The Great Library Rundown, Part 1: Garth Greenwell’s What Belongs to You and Katie Roiphe’s The Violet Hour: Great Writers at the End

Though I generally don’t use my local library as often as I feel I should, over the last few months I’ve read a steady stream of library books, which I’ll be opining on in batches. Chez O is about to see some very busy weeks, so longer review posts will appear sporadically, I’m afraid.

Let’s sally forth, shall we?

In March I checked out two books I’ve had my eye on for quite a while: Garth Greenwell’s debut novel What Belongs to You and Katie Roiphe’s study of writers meeting their deaths, The Violet Hour. Both were on hold, so I had to return them before I could do a proper write-up, but here’s a short glimpse of each.
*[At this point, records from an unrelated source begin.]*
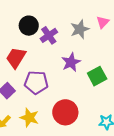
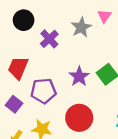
black circle: (29, 26) -> (24, 20), moved
purple star: (71, 62) -> (79, 77), moved

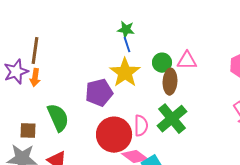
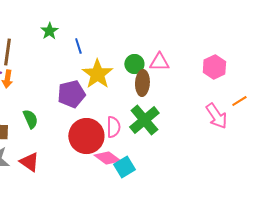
green star: (126, 30) -> (49, 31), moved, turned 30
blue line: (127, 45) -> (78, 46), moved
green semicircle: (58, 118) -> (30, 119), size x0.7

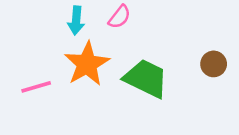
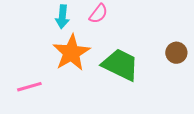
pink line: (36, 87) -> (29, 87), moved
IMG_6233What Belongs to You is narrated by an American teacher living in Bulgaria, who finds himself drawn to Mitko, a beguiling and needy hustler. In long sentences and paragraphs (sometimes pages long), Mr. Greenwell reveals the narrator’s troubled Southern childhood, his attempts to control his desire for risk, his confessional impulses. The prose is precise and rather cool, I would say, for a book so concerned with lust and longing, but the contrast between subject and style works to draw the reader into the kinds of worlds we might ordinarily look past, to overcome our resistance to deeply examining uncomfortable emotions like fear, shame, and pity. It’s a remarkable, timely, and difficult novel, well worth reading.

Here’s a passage I particularly liked, from later in the novel when the narrator and his mother have traveled by train in a compartment with another woman and a small boy:

Making poems is a way of loving things, I had always thought, of preserving them, of living moments twice; or more than that, it was a way of living more fully, of bestowing on experience a richer meaning. But that wasn’t what it felt like when I looked back at the boy, wanting a last glimpse of him; it felt like a loss. Whatever I could make of him would diminish him, and I wondered whether I wasn’t really turning my back on things in making them into poems, whether instead of preserving the world I was taking refuge from it.


 

IMG_6239I’m fascinated with death—not in a Hot Topic skull necklace kind of way, I mean, but about its practical realties and existential murkiness—and so this book was right up my alley. Ms. Roiphe, herself the survivor of a near-fatal childhood illness, conducted research (including interviews with relatives, friends, and caregivers) on how writers approached their own looming ends. You’ll find chapters on Susan Sontag, Freud, Dylan Thomas, Maurice Sendak, and John Updike (and a conversation with James Salter at the end of the book); each is utterly different and completely absorbing.  As soon as I finished it, I put The Violet Hour on my (imaginary) wish list. Intellectual, unflinching, ferocious questioning. Here are a few lines I noted:

In even the worst deaths, observed closely, there is a great burst of life.

*

Time in the hospital is strange; it just hangs there, with no progression of the sun, no night, even, in all that fluorescence, in the nurses ducking in at three in the morning, in tests, and medications, and blood pressure takings.

*

[about James Salter] In some larger sense, of course, the thing I want from him is delusional. I want him to tell me what it means to come close to death. He flew fighter planes in Korea. He writes more radiant sentences than any writer alive. He seems from his fiction to see ends in beginnings, loss before the fact. From these unrelated details, I have somehow concocted a fantasy that he has made peace with death, seen it up close, knows its surface. I have a further implausible fantasy that he can or wants to share this knowledge with me and put it into words.

P.S. for Ripley: Happy birthday; no bildungsroman today!